Here are just a few things you may be doing at this stage:
- putting in place policies and governance structures that will allow you to comply with the various requirements of the GDPR and to demonstrate compliance in accordance with the principle of accountability;
- (re-)allocating responsibilities within your business for the various tasks under the GDPR to avoid liability;
- putting in place processes required to comply with the procedural obligations under the GDPR; for example, to notify regulators and data subjects (if required) in the event of a data security breach and to respond to data subjects exercising their rights (such as to data portability);
- rolling out a programme of training for your employees;
- making technical changes to your websites and online platforms relating to legal notices, general terms and conditions, privacy policies and forms used to collect data (and any relevant consents);
- re-negotiating existing contracts with customers and data processors (if possible), and amending your templates for future contracts; and
- refreshing your consents (if required).
Step 5: Put the finishing touches to the plan
The finishing touches are those remedial steps that were lower down on the list of priorities when you came up with your GDPR project plan. These steps are still important, but are likely to be lower risk, easier to implement and will not require such a long lead-in time.
Step 6: Follow up with on-going monitoring and maintenance
As you start to use your new policies and processes, you may find that they do not work perfectly on a day-to-day basis, or that things could be done
more efficiently. The next two years will be a learning process for your business. The key will be to be able to identify any problem areas, work to find a solution and make sure that solution is GDPR-compliant.
The GDPR, and your business, do not stand still. While it is unlikely that there will be significant changes to the text of the GDPR itself anytime soon,
we do expect to see a lot of guidance over the next two years, at a national and international level, on how it should be interpreted. We can help you to
keep on track of any updates, and understand how they may affect your GDPR project plans.
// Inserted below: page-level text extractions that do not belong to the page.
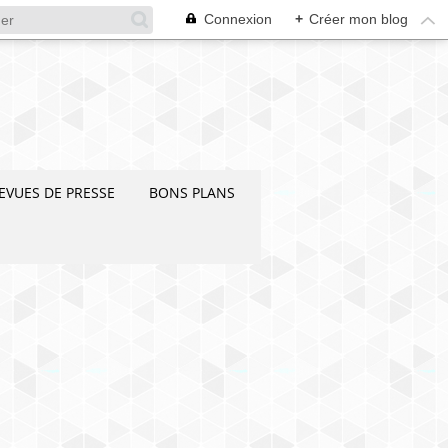
Connexion
+
Créer mon blog
EVUES DE PRESSE
BONS PLANS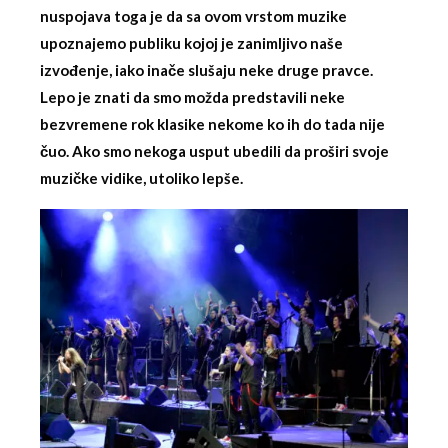
nuspojava toga je da sa ovom vrstom muzike
upoznajemo publiku kojoj je zanimljivo naše
izvođenje, iako inače slušaju neke druge pravce.
Lepo je znati da smo možda predstavili neke
bezvremene rok klasike nekome ko ih do tada nije
čuo. Ako smo nekoga usput ubedili da proširi svoje
muzičke vidike, utoliko lepše.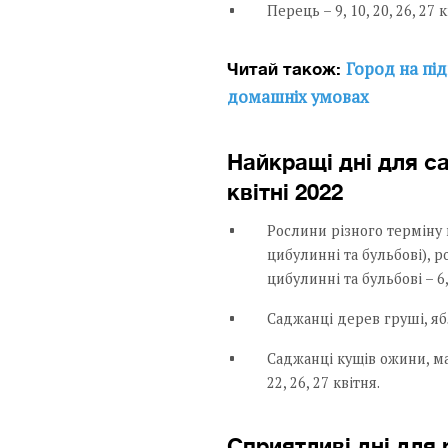
Перець – 9, 10, 20, 26, 27 к
Город на під
Читай також:
домашніх умовах
Найкращі дні для са
квітні 2022
Рослини різного терміну цв
цибулинні та бульбові), 
цибулинні та бульбові – 6, 7
Саджанці дерев груші, ябл
Саджанці кущів ожини, м
22, 26, 27 квітня.
Сприятливі дні для 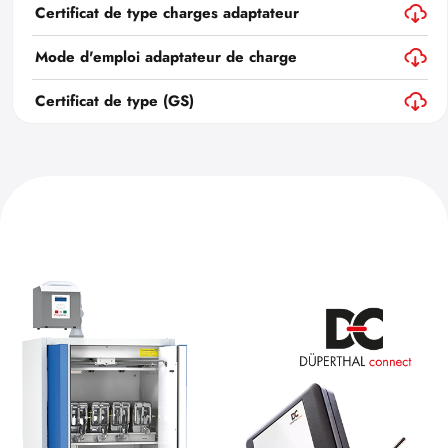
Certificat de type charges adaptateur
Mode d'emploi adaptateur de charge
Certificat de type (GS)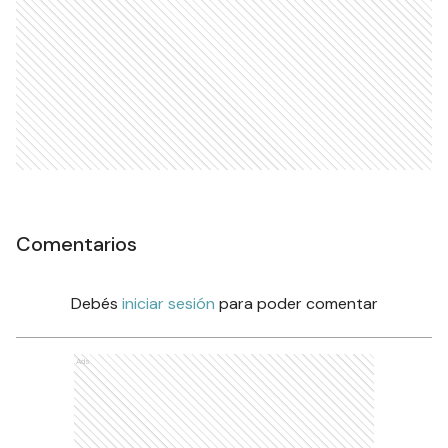
Comentarios
Debés
iniciar sesión
para poder comentar
Ads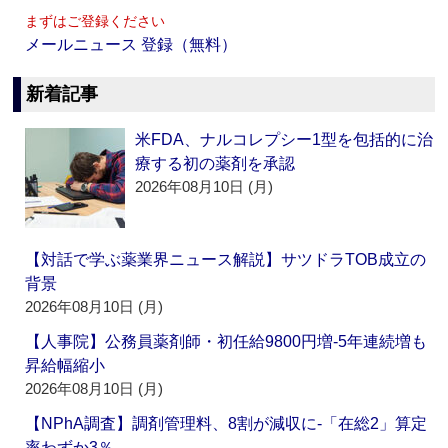
まずはご登録ください
メールニュース 登録（無料）
新着記事
米FDA、ナルコレプシー1型を包括的に治
療する初の薬剤を承認
2026年08月10日 (月)
【対話で学ぶ薬業界ニュース解説】サツドラTOB成立の
背景
2026年08月10日 (月)
【人事院】公務員薬剤師・初任給9800円増‐5年連続増も
昇給幅縮小
2026年08月10日 (月)
【NPhA調査】調剤管理料、8割が減収に‐「在総2」算定
率わずか3％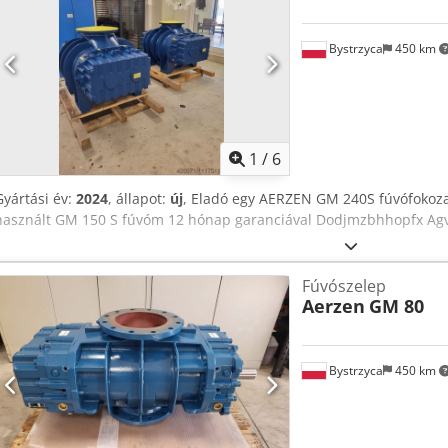
Bystrzyca
450 km
1
/
6
Gyártási év:
2024
, állapot:
új
, Eladó egy AERZEN GM 240S fúvófokozat
használt GM 150 S fúvóm 12 hónap garanciával Dodjmzbhhopfx Ag
Fúvószelep
Aerzen
GM 80
Bystrzyca
450 km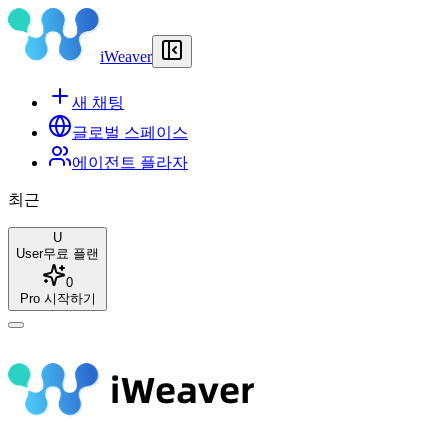
iWeaver
새 채팅
글로벌 스페이스
에이전트 플라자
최근
U
User
무료 플랜
0
Pro 시작하기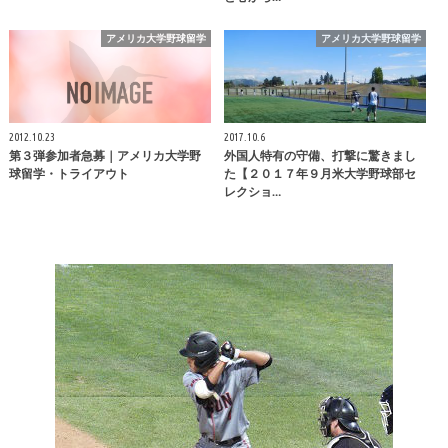
アメリカ大学野球留学
アメリカ大学野球留学
2012.10.23
2017.10.6
第３弾参加者急募｜アメリカ大学野
外国人特有の守備、打撃に驚きまし
球留学・トライアウト
た【２０１７年９月米大学野球部セ
レクショ…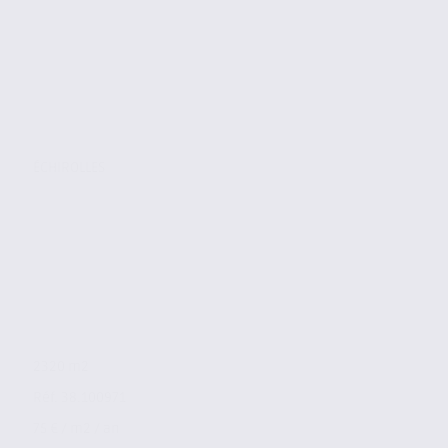
ÉCHIROLLES
2320 m2
Réf. 38.100971
75 € / m2 / an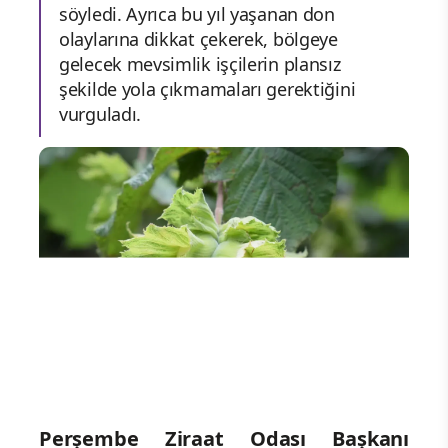
söyledi. Ayrıca bu yıl yaşanan don
olaylarına dikkat çekerek, bölgeye
gelecek mevsimlik işçilerin plansız
şekilde yola çıkmamaları gerektiğini
vurguladı.
Perşembe Ziraat Odası Başkanı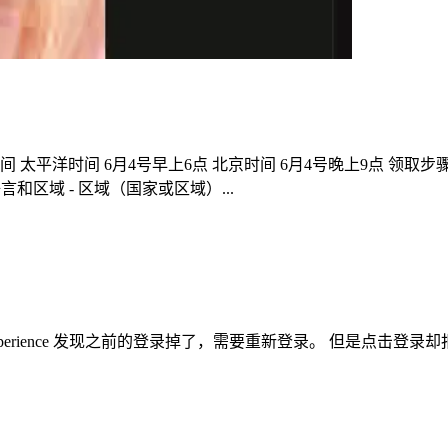
rds/> 开始时间 太平洋时间 6月4号早上6点 北京时间 6月4号晚上9点 领取步骤 安装
间和语言 - 语言和区域 - 区域（国家或区域）...
 Experience 发现之前的登录掉了，需要重新登录。 但是点击登录却报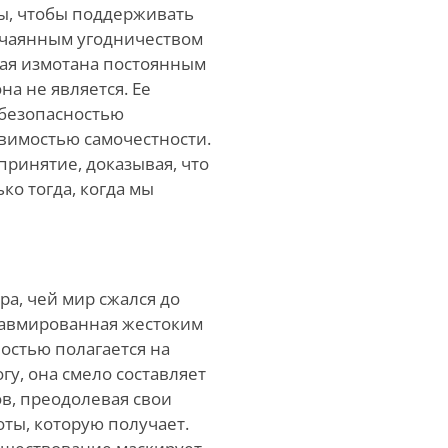
ы, чтобы поддерживать
тчаянным угодничеством
рая измотана постоянным
на не является. Ее
безопасностью
вимостью самочестности.
принятие, доказывая, что
о тогда, когда мы
ра, чей мир сжался до
равмированная жестоким
остью полагается на
гу, она смело составляет
в, преодолевая свои
оты, которую получает.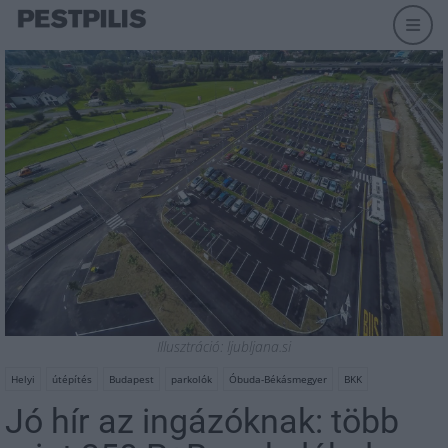
Illusztráció: ljubljana.si
Helyi
útépítés
Budapest
parkolók
Óbuda-Békásmegyer
BKK
Jó hír az ingázóknak: több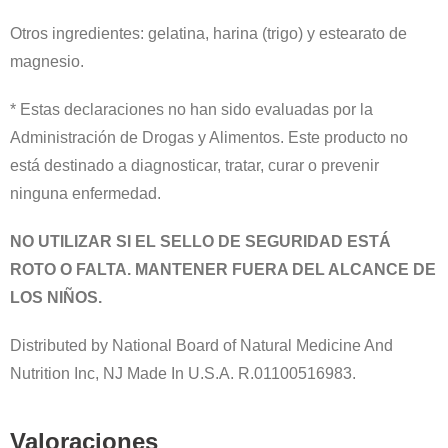
Otros ingredientes: gelatina, harina (trigo) y estearato de
magnesio.
* Estas declaraciones no han sido evaluadas por la
Administración de Drogas y Alimentos. Este producto no
está destinado a diagnosticar, tratar, curar o prevenir
ninguna enfermedad.
NO UTILIZAR SI EL SELLO DE SEGURIDAD ESTÁ
ROTO O FALTA.
MANTENER FUERA DEL ALCANCE DE
LOS NIÑOS.
Distributed by National Board of Natural Medicine And
Nutrition Inc, NJ Made In U.S.A. R.01100516983.
Valoraciones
Furthermore, while the GDPR aims to harmonise the data protection laws of the EU Member States even further, national data protection laws will not be
removed completely. Rather, the GDPR allows EU Member States some scope to introduce their own requirements in certain instances. We are happy to help you keep track of any discrepancies in national laws, and explain how they affect your business.
During this time (and beyond), your business, and the way it uses personal data, may well change. As well as being compliant on 25 May 2018, you will need to ensure that you remain compliant on an on-going basis from then on. You will need the right processes in place to manage that.
For many businesses, the GDPR will require a change in mindset. Where compliance with the 1995 Data Protection Directive may have been seen as another regulatory hurdle, compliance with the GDPR should be seen as involving every aspect of a business and every person in it. This may sound like a daunting task, but doing it well should reap substantial benefits.